During four hearings in December and February, Assange's legal team attempted to portray Swedish prosecutors as disorganized, politically compromised and driven by a feminist bias. But on Thursday, Riddle reserved most of his criticism for Assange and his Swedish legal counsel, saying, "It would be a reasonable assumption that Mr. Assange was deliberately avoiding interrogation before he left Sweden" and that it was thus appropriate for Swedish prosecutors to seek his extradition. Riddle said that Assange's Stockholm-based lawyer, Björn Hurtig, had made a deliberate attempt to mislead the court about Swedish prosecutors' efforts to contact Assange — by withholding information about text messages that the prosecutor's office had sent to Assange — after the women came forward last summer and labeled Hurtig "an unreliable witness."
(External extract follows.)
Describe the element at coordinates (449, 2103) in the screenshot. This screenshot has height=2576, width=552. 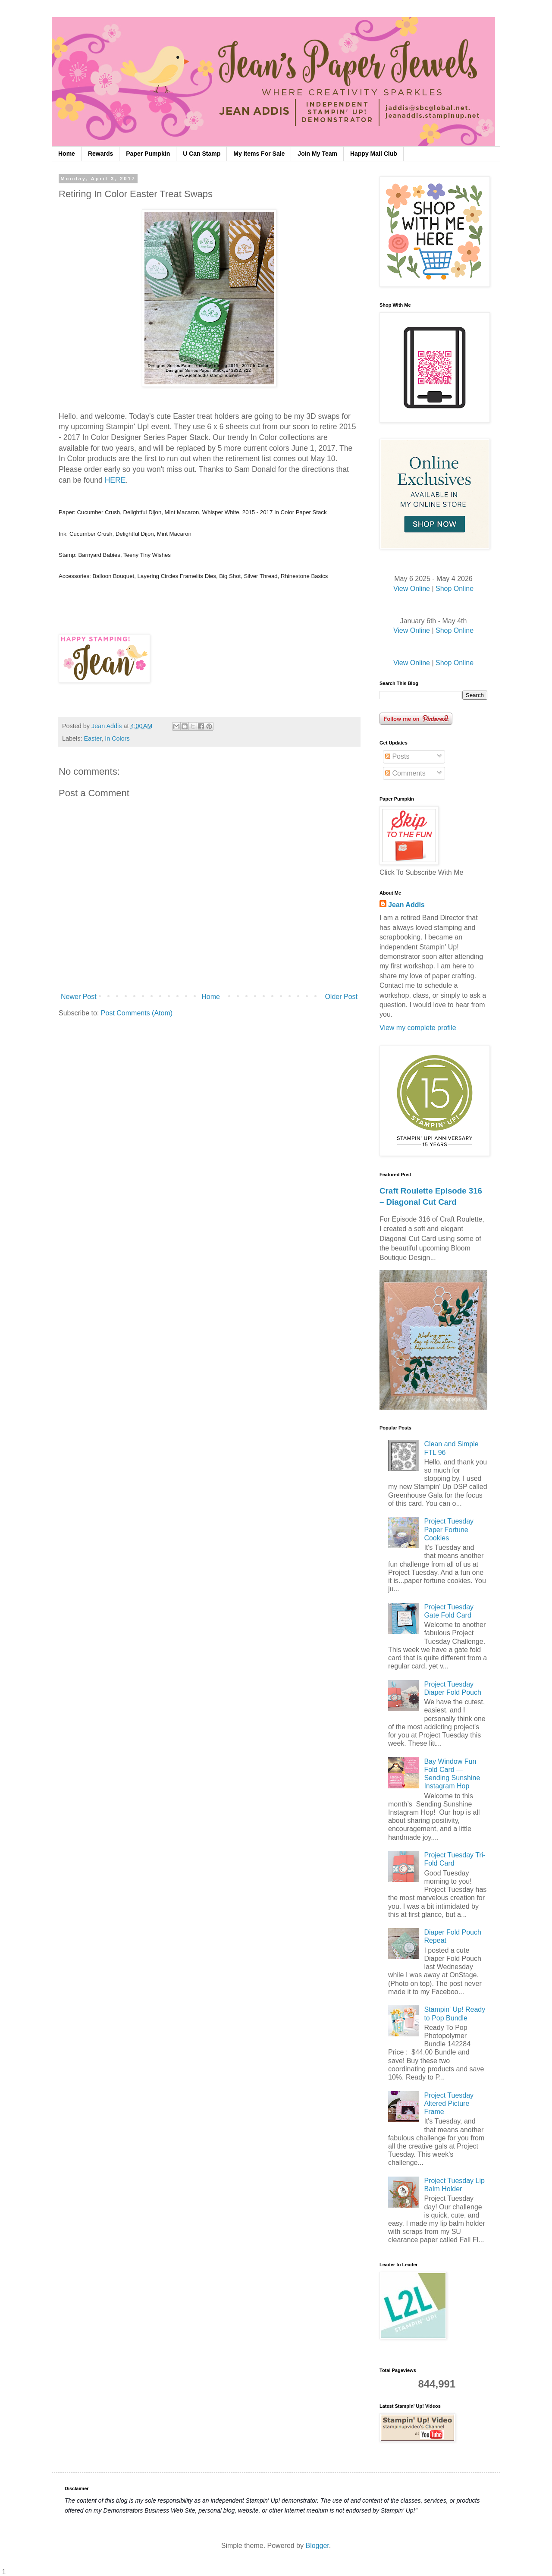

The judge also undermined the testimony of defense witness and former Swedish judge Brita Sundberg-Weitman, who accused the Swedish prosecutor, Marianne Ny, of having an "anti-male bias." Sweden is in the final stages of a three-year action plan designed to encourage Swedish police and prosecutors to more aggressively pursue sex criminals. In his ruling, Riddle dismissed the accusation of feminist bias, saying Sundberg-Weitman's concerns amounted to "very little," as she had never met the prosecutor, and that "her evidence is based upon facts supplied to her by the defense lawyers."
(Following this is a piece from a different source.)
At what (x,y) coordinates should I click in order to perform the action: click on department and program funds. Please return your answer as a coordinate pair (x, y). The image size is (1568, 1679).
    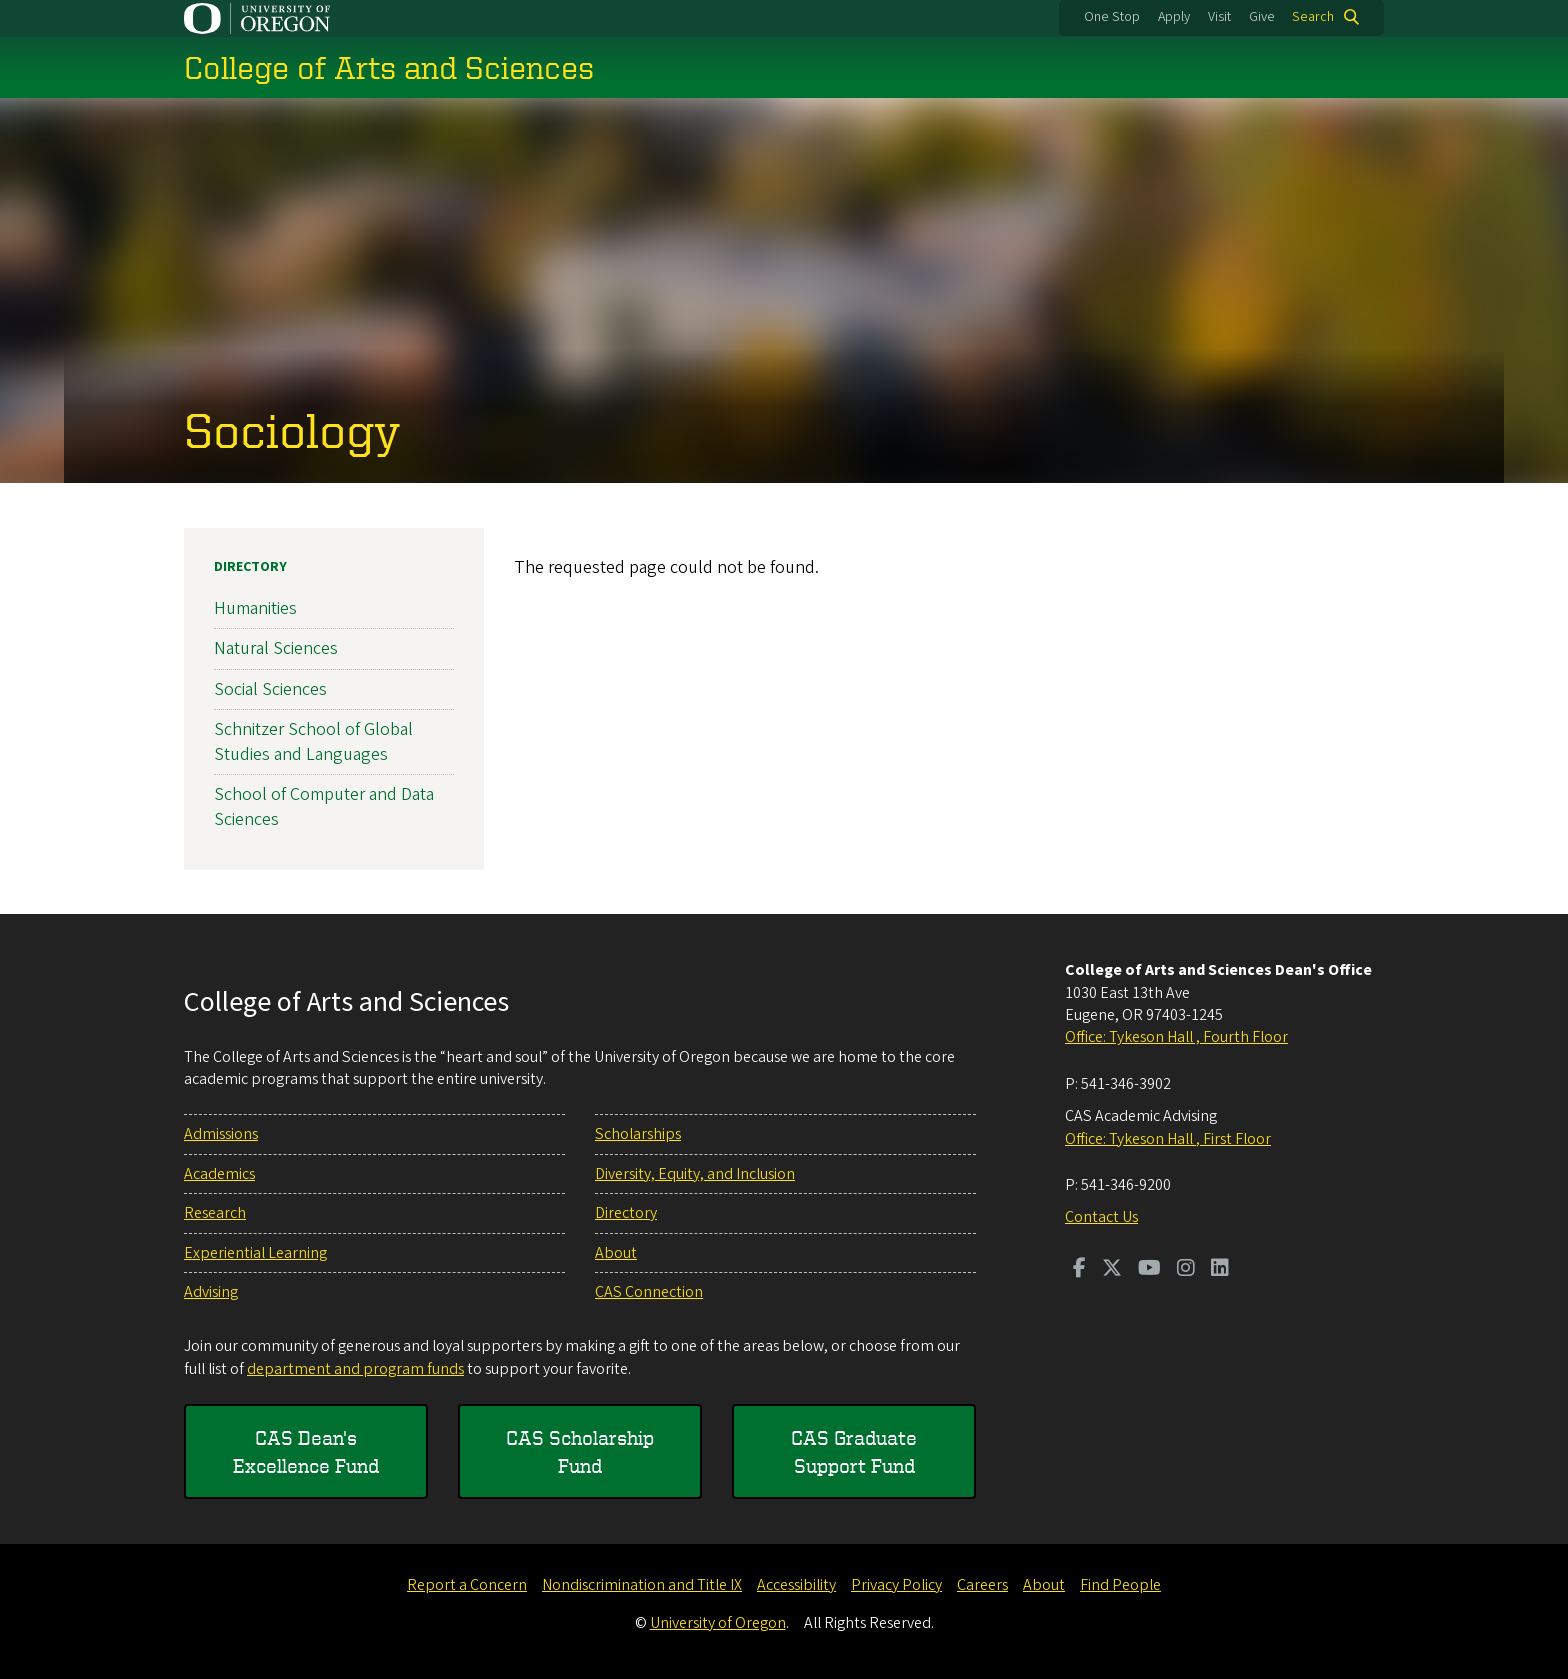     Looking at the image, I should click on (355, 1369).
Assange's defense team had also tried to argue that public statements by Swedish Prime Minister Fredrik Reinfeldt criticizing Assange had led to a "toxic atmosphere" in Sweden that precluded the possibility of a fair trial. In his judgment, Riddle acknowledged that there had been "considerable adverse publicity against Mr. Assange in Sweden," but added that if there had been any irregularities in the Swedish system, the best place to examine them was in a Swedish trial. Outside the court, Assange's British lawyer, Mark Stephens, told reporters that they would be appealing Thursday's ruling. "We are still hopeful that the matter can be resolved in this country," he said. "We remain optimistic of our chances on appeal."

As the founder of WikiLeaks, Assange promotes absolute transparency, but even he must have blushed over the past few weeks as details of his sex life were revealed in a courthouse packed with the world's media. According to the ruling released by the court, Swedish prosecutors wish to question Assange over four potential sex crimes with two women. The first involves accusations that Assange used violence against a woman by the "forceful spreading of her legs whilst lying on top of her." The second charge relates to claims that Assange "consummated unprotected sexual intercourse without the injured party's knowledge," despite an agreement that a condom be used. The third charge holds that Assange "deliberately molested the injured party ... by lying next to her and pressing his naked, erect penis to her body." And the final charge states that Assange "consummated sexual intercourse" with a woman who "due to sleep, was in a helpless state" — which in Sweden amounts to rape.

Assange, who is under house arrest in a mansion in rural England, is writing a book about his work. When he first caught the world's attention last summer with the release of confidential reports from the Afghanistan war, he praised Sweden's open government and strong democracy; the peripatetic Australian, who at the time was living out of a suitcase, named the country as one of his "refuges" where he felt safe from prosecution. Now Assange may be returning to Sweden — but this time not on his terms.